Not to mention the federal government.3 Even with a Congress that refuses to vote on anything more complicated than today’s lunch venue, we’ve got enough federal election law to wipe out the rain forests of Brazil if we ever decide to re-print it. There wouldn’t be a tree left in America if we hadn’t been able to store all this stuff in the Intertubes.4

But recent events have established that for all our legislating and regulating and investigating and cogitating, elections are not yet an exact science. Dipsticks that we are, we humans can screw up anything.5

My favorite story in this regard6 involves the Great State of Wisconsin.7 In 1985, a Wisconsin state senator decided the state’s license plate motto—America’s Dairyland—was “ugly and boring.” So Wisconsin decided to poll its residents about what they wanted on the plates.8

Unfortunately, Wisconsin’s governor, Anthony S. Earl, apparently inspired by New Hampshire’s stirring “Live Free or Die” plates and cognizant of Wisconsin’s “America’s Dairyland” status, suggested in a moment of weakness that “Eat Cheese or Die” might be a good slogan.

Well, good or bad, the governor’s tongue-in-cheek suggestion swamped the ballot box. When they called the whole thing off, they had received 46,000 responses in a week, and “Eat Cheese or Die” was on its way to a landslide victory.

In fairness to Badgers everywhere, the competition was not all that strong. “We Like it Here” was singularly uninspiring, and “America’s Northern Escape” sounded like an underground railway stop for Americans fleeing to Canada.

So they stuck with “America’s Dairyland.”

Clearly, asking people to vote on something is risky business. Voters are harder to herd than cats. While voters generally share cats’ contrarian nature9 and reluctance to read,10 they are also possessed of an innate resistance to authority.

My personal opinion is that this is the natural result of a “civilization” that has endorsed feudalism, slavery, income inequality, mimes, and Mounds bars for most of its existence. You can’t burn people at the stake, put them on the rack, let them eat cake, and deny them basic human rights, and then be surprised when they resist authority.

So any time you put something to a vote—a necessary concomitant of governing, but not a part of ruling—you are taking a chance on a bad result. Goethe was right.

Witness the problem our British cousins—who also chose government over rule—have been having with boat naming. The UK made the Wisconsin mistake in 2016. They announced a poll to name a new government scientific research vessel.

I would chide them for not learning from history, but who in hell reads Wisconsin history? Americans are lucky if we can get within three centuries of the correct dates of the Hundred Years War, why should Brits be alert to the “Eat Cheese or Die” mistake?

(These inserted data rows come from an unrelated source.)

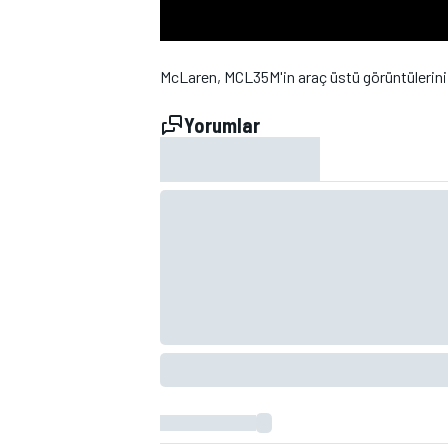
McLaren, MCL35M'in araç üstü görüntülerini 
Yorumlar
WRC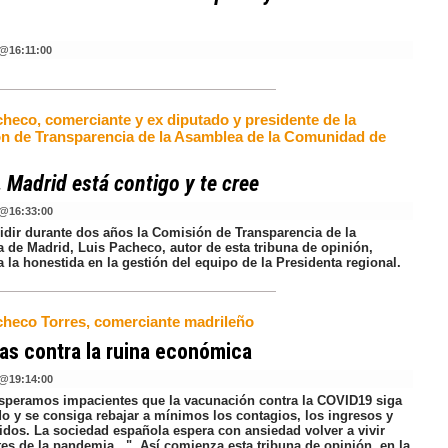
@
16:11:00
checo, comerciante y ex diputado y presidente de la
n de Transparencia de la Asamblea de la Comunidad de
 Madrid está contigo y te cree
@
16:33:00
sidir durante dos años la Comisión de Transparencia de la
 de Madrid, Luis Pacheco, autor de esta tribuna de opinión,
a la honestida en la gestión del equipo de la Presidenta regional.
checo Torres, comerciante madrileño
s contra la ruina económica
@
19:14:00
speramos impacientes que la vacunación contra la COVID19 siga
o y se consiga rebajar a mínimos los contagios, los ingresos y
cidos. La sociedad española espera con ansiedad volver a vivir
es de la pandemia...". Así comienza esta tribuna de opinión, en la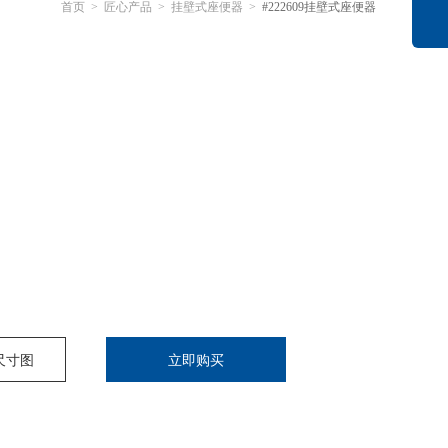
首页
>
匠心产品
>
挂壁式座便器
>
#222609挂壁式座便器
尺寸图
立即购买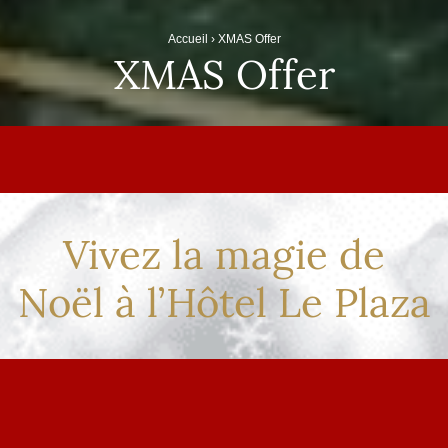
Accueil
›
XMAS Offer
XMAS Offer
Vivez la magie de
Noël à l’Hôtel Le Plaza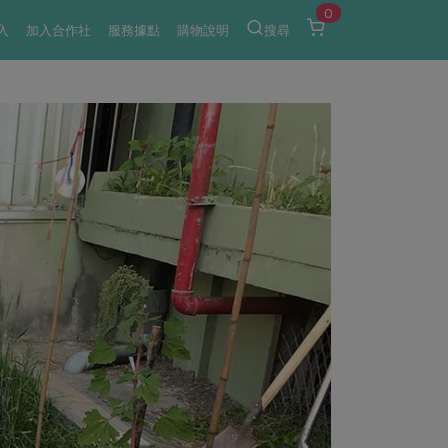
0
入
加入合作社
服務據點
購物說明
搜尋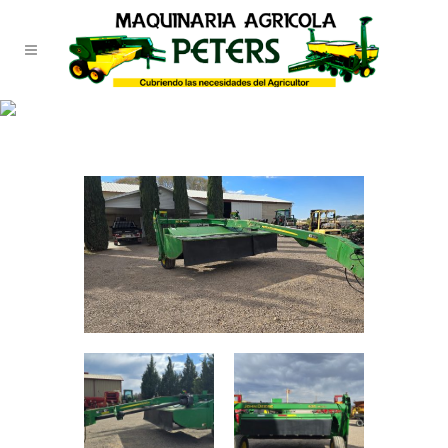
TIENDA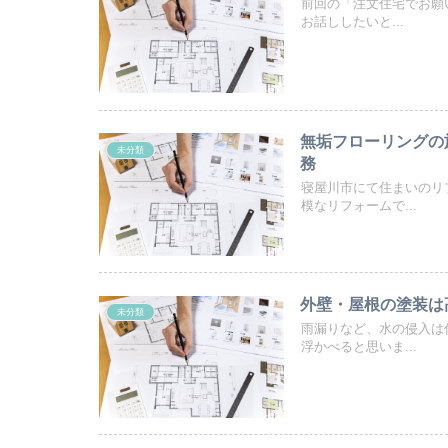
前回の「注文住宅でお願
お話ししたいと...
無垢フローリングの
未分類
務
寝屋川市にて住まいのリ
模なリフォームで...
外壁・屋根の塗装は
未分類
雨漏りなど、水の侵入は
浮かべると思いま...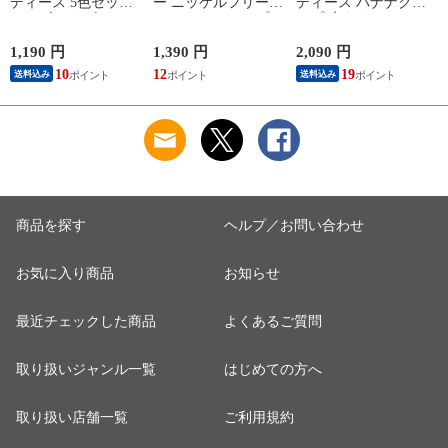
ディース 5色セット
ー ニッケルフリー
ディース バナナクリ
ヘアゴム リボン ロ
レディース フープ
ップ 大きめ しっか
ープ風 ねじり ひね
ワンタッチ キャッチ
り留まる ヘアクリッ
り ツイスト cream
レス 中折れ ヘアラ
プ 髪留め まとめ髪
1,190 円
1,390 円
2,090 円
1
dot ゆうパケット ［B
イン セミマット つ
スクエア マーブル
10
12
19
1
送料込み
送料込み
タイプ_アソート］
や消し 極小 6mm 耳
ビッグ 艶 ブラウン
c
たぶフィット フィッ
cream dot ゆうパケッ
ト cream dot ゆうパ
ト ［A：グレー_ワン
ケット ［シルバー_
サイズ］
ピアス］
商品を探す
ヘルプ／お問い合わせ
お気に入り商品
お知らせ
最近チェックした商品
よくあるご質問
取り扱いジャンル一覧
はじめての方へ
取り扱い店舗一覧
ご利用規約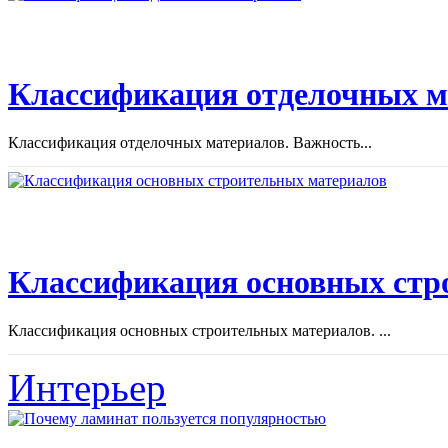
Классификация отделочных м
Классификация отделочных материалов. Важность...
Классификация основных стр
Классификация основных строительных материалов. ...
Интерьер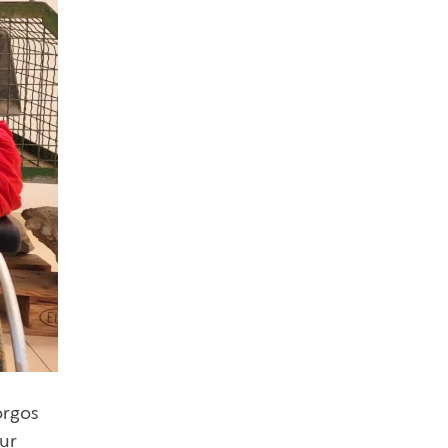
orgos
ur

Anyway, the runaway winner of the poll, with a third of the vote, was Boaty McBoatface. In the immortal words of the great political philosopher Billy Joel, “Don’t wait for answers, just take your chances, don’t ask me why.”

The Brits, doubtless concerned about their ability to phrase press releases announcing important scientific discoveries made by scientists aboard Boaty McBoatface, instead named the boat the RRS Sir David Attenborough after a famous British naturalist knighted in 1974.

They named the two-person submersible kept on the RRS Attenborough “Boaty McBoatface.” “The will of the people” and all that.

A year later, the City of Sydney, Australia—inexplicably unaware of the Boaty McBoatface debacle—announced the same kind of competition to name their new inner-harbor ferries.

The winner? Yep. Boaty McBoatface.

Well, hell, they didn’t want to do that because the name had been taken. By those snooty Brits, no less. For a dinky little submersible.

So they took the second-place name: Ferry McFerryface.11

After The Maritime Union of Australia refused to crew the boat—how would it look in the headlines: “Twenty-Seven Die in Collision of Ferry McFerryface with Tanker”—the ferry authority changed its name to Emerald 6.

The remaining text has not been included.